Select row with highest value in group in SQL
Yesterday when I was investigating how to get the most recent transaction from each customer I realized I stumbled on a problem that many people have. This Stack Overflow post even says:
It is, actually, so common that Stack Overflow community has created a single tag just to deal with questions like that: greatest-n-per-group.

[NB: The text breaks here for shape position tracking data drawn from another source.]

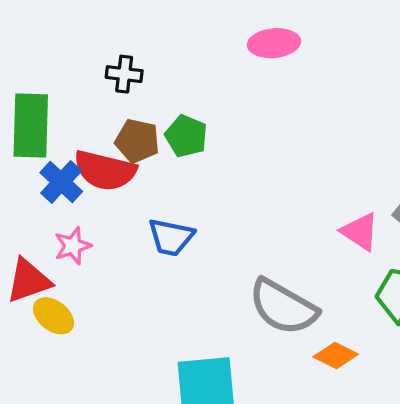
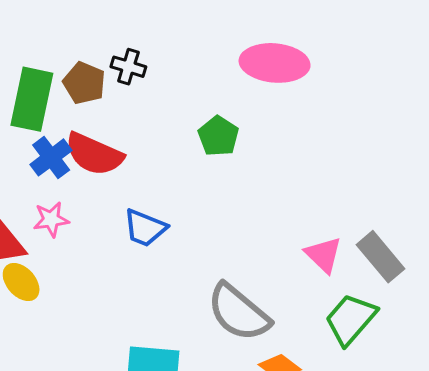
pink ellipse: (274, 43) -> (275, 63), size x1.4
green pentagon: (186, 136) -> (218, 136), moved
brown pentagon: (137, 141) -> (84, 83), moved

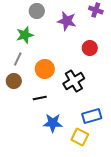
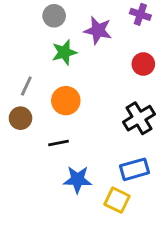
green star: (25, 35) -> (64, 52), moved
red circle: (90, 48) -> (143, 64), moved
black cross: (74, 81) -> (139, 118), moved

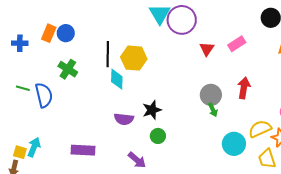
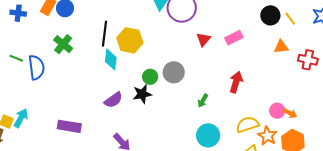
gray circle: (211, 95) -> (174, 72), moved
green arrow: (213, 110) -> (203, 101), turned 48
purple semicircle: (124, 119) -> (113, 100), turned -48
green circle: (158, 136) -> (150, 77), moved
cyan circle: (234, 144) -> (208, 135), moved

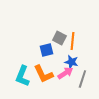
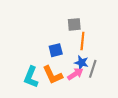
gray square: (59, 38) -> (74, 24), moved, turned -32
gray line: (82, 79) -> (93, 69), moved

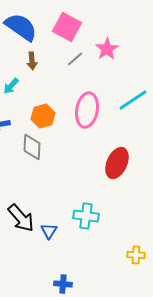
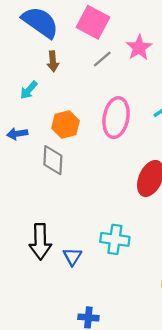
black arrow: (21, 218) -> (40, 242), turned 40

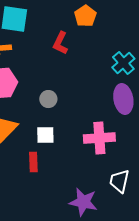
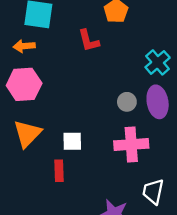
red L-shape: (60, 43) -> (89, 41), turned -40
gray circle: (48, 99) -> (127, 102), moved

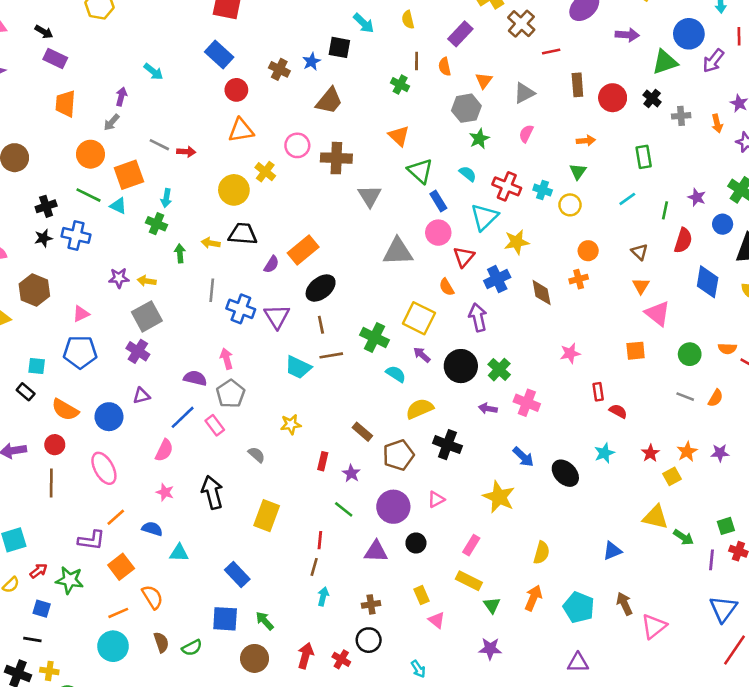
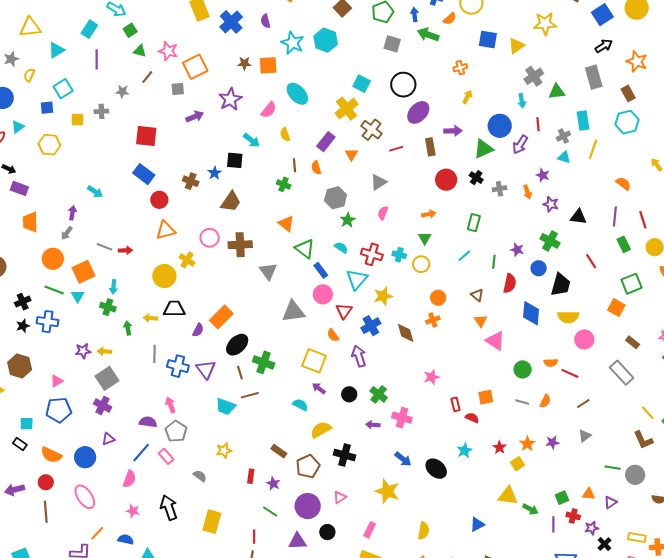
orange triangle: (484, 80) -> (351, 154), moved
brown rectangle: (577, 85) -> (430, 147), moved
green rectangle: (644, 157) -> (474, 223), turned 30
cyan triangle: (118, 206) -> (78, 296), turned 40
green cross: (374, 338) -> (264, 362), moved
orange square: (636, 351) -> (486, 397), moved
black circle: (461, 366) -> (349, 394), size x0.6

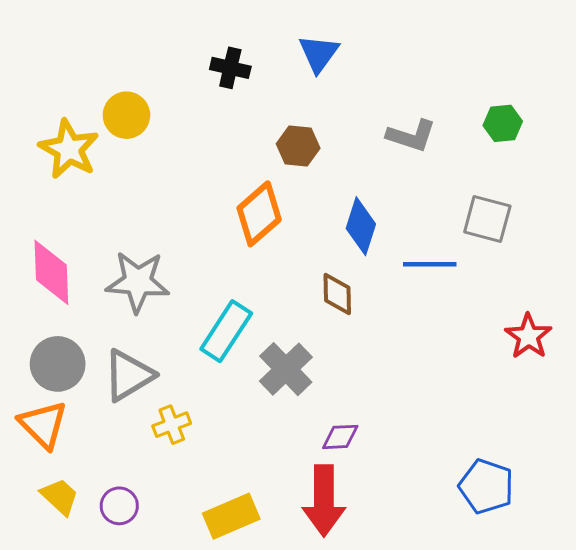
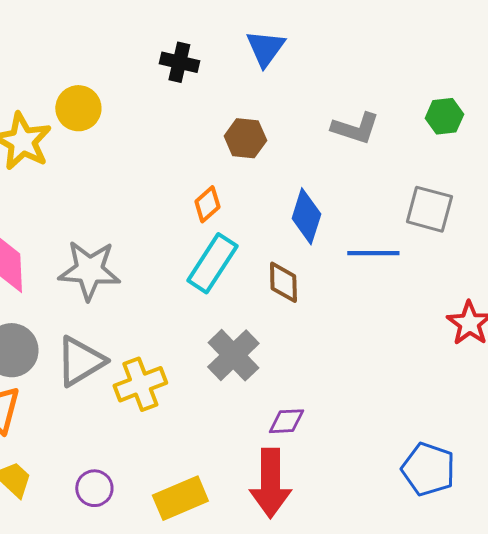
orange diamond: (259, 214) -> (207, 204), size x0.6
cyan rectangle: (226, 331) -> (212, 263), moved
yellow cross: (172, 425) -> (140, 384), moved, size x1.4
purple circle: (119, 506) -> (94, 488), moved

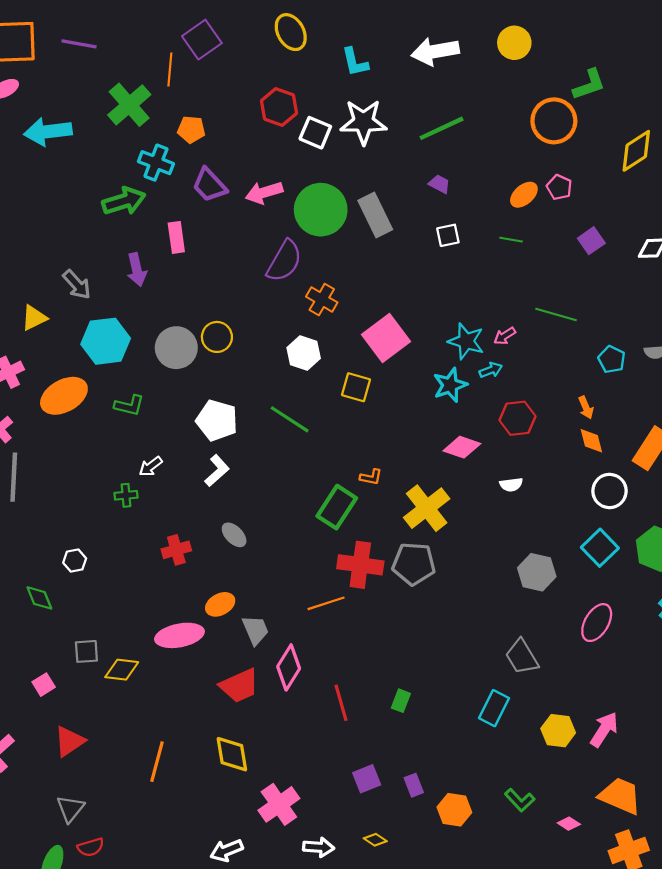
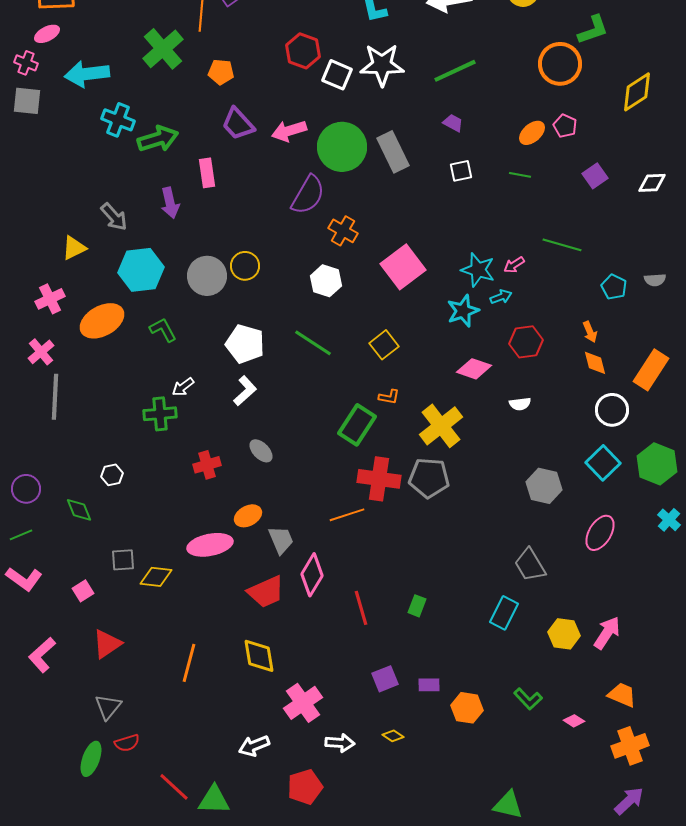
cyan cross: (156, 163) -> (118, 120), moved
yellow square: (356, 387) -> (384, 345), moved, turned 36
green L-shape: (129, 405) -> (163, 330), turned -132
green cross: (126, 495) -> (160, 414), size x1.5
purple rectangle: (414, 785) -> (429, 685), turned -70
orange trapezoid: (620, 796) -> (622, 695), size x0.7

The approach that I took was to use a correlated subquery. I noticed that it was pretty slow but I was just running an ad-hoc query so it didn’t bother me that much. But when I realized that I needed to write a similar query that would need to run more often I wanted to research the best approaches. I found this article by Ian at Database Guide that discussed 5 ways of selecting rows with the maximum value for their group. I profiled each of the techniques that he tried:
But first I needed to generate some test data so that I could benchmark each of the algorithms.
import datetime
import sqlite3
from random import randrange
start = datetime.datetime.strptime("2021-01-01", "%Y-%m-%d")
end = datetime.datetime.strptime("2021-12-31", "%Y-%m-%d")
date_range = [start + datetime.timedelta(days=x) for x in range(0, (end-start).days)]
sku_choices = ('Basic Edition', 'Standard Edition', 'Professional Edition')
con = sqlite3.connect('test.db')
con.execute('''DROP TABLE IF EXISTS transactions''')
con.execute('''CREATE TABLE transactions (transaction_id INTEGER PRIMARY KEY, purchase_date text, email text, sku text)''')
for purchase_date in date_range:
num_customers = randrange(400, 500, 1)
for _ in range(num_customers):
email = f"customer{randrange(0,100000):09}@test.com"
sku = sku_choices[randrange(0,len(sku_choices))]
con.execute("INSERT INTO transactions(purchase_date, email, sku) VALUES (?,?,?)", (purchase_date.date().isoformat(), email, sku, ))
con.commit()
This generates about a 10MB sqlite database (163,357 rows, 80,593 distinct email addresses) which I think is a good amount of data to test on.
Approach 1: Group By
SELECT
email,
MAX(purchase_date) AS max_purchase_date
FROM transactions
GROUP BY email
ORDER BY max_purchase_date, email;
Note: The first approach that Ian uses is just using a GROUP BY
statement with a MAX
. This is a pretty simple approach but the downside is that you don’t get the whole row, just the max value of one of the columns for each group.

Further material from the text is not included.